Hagan’s motion to execute the construction contract with Bandes Construction Company was seconded by Dist. 4’s Stacy White but received no other support. It was withdrawn after some debate, and deferred to the next BOCC meeting on May 5.

The opposition, mostly due to concerns over money and the company that will be managing the facility, raised a few eyebrows in New Tampa, but Hagan says the project, which is located directly across Bruce B. Downs (BBD) Blvd. from the Hunter’s Green community in The Village at Hunter’s Lake, is not in any danger. The pad for the PAC is already in place (see photo), built by the developer, Harrison Bennett Properties, LLC.

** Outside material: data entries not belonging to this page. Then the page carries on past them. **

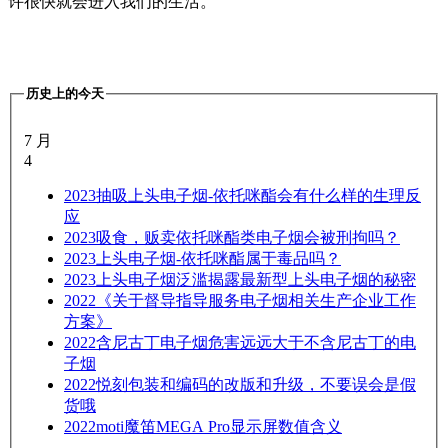
许很快就会进入我们的生活。
历史上的今天
7 月
4
2023
抽吸上头电子烟-依托咪酯会有什么样的生理反
应
2023
吸食，贩卖依托咪酯类电子烟会被刑拘吗？
2023
上头电子烟-依托咪酯属于毒品吗？
2023
上头电子烟泛滥揭露最新型上头电子烟的秘密
2022
《关于督导指导服务电子烟相关生产企业工作
方案》
2022
含尼古丁电子烟危害远远大于不含尼古丁的电
子烟
2022
悦刻包装和编码的改版和升级，不要误会是假
货哦
2022
moti魔笛MEGA Pro显示屏数值含义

Roughly $8 million in funding to complete the project was set aside in 2019 via a bond issue.

The New Tampa PAC — which for almost all of its history had been referred to as the New Tampa Cultural Center — will be a 350-seat venue with four dance studios. The seats in the auditorium will be retractable, allowing the space to be converted into a multi-purpose room for event receptions. The 20,000-sq.-ft. building is adaptable to accommodate various needs when it comes to space. There also are plans to add a second story in the future to accommodate additional dance studios and community spaces. 

Commissioners Mariella Smith, Kimberly Overman, Gwen Myers and Harry Cohen shared many of the same concerns, mostly centering around questions regarding the company that will manage the facility — the Florida Cultural Group (FCG). Formerly known as The Manatee Players, Inc., the FCG is an umbrella organization that operates the Manatee Performing Arts Center, and the Manatee Players community theater.

Smith questioned why the operations would be handled by a Manatee-based company, as opposed to the local New Tampa Players (NTP). But NTP, which would make its home at the new PAC, is a much smaller organization that has never handled the management of a theater. It currently operates out of its recently completed Uptown Stage location in the University Mall on E. Fowler Ave.

“I just have a concern about the county putting $8 million into a 20,000-sq.-ft. edifice somewhere where there’s not more local community control,” Smith said, while also voicing concern that the City of Tampa was not contributing to the construction when the facility is located in Tampa. However, as Hagan pointed out, the PAC is just as close to residents in the unincorporated area of New Tampa as it is to those in the area living within city limits.

Overman said with so many of the county’s capital improvement projects having to be deferred in these cash-strapped times, she was not necessarily opposed but, “the timing just feels wrong
..I just can’t support moving this forward right now.”

Cohen also had concerns about the arrangement with FCG.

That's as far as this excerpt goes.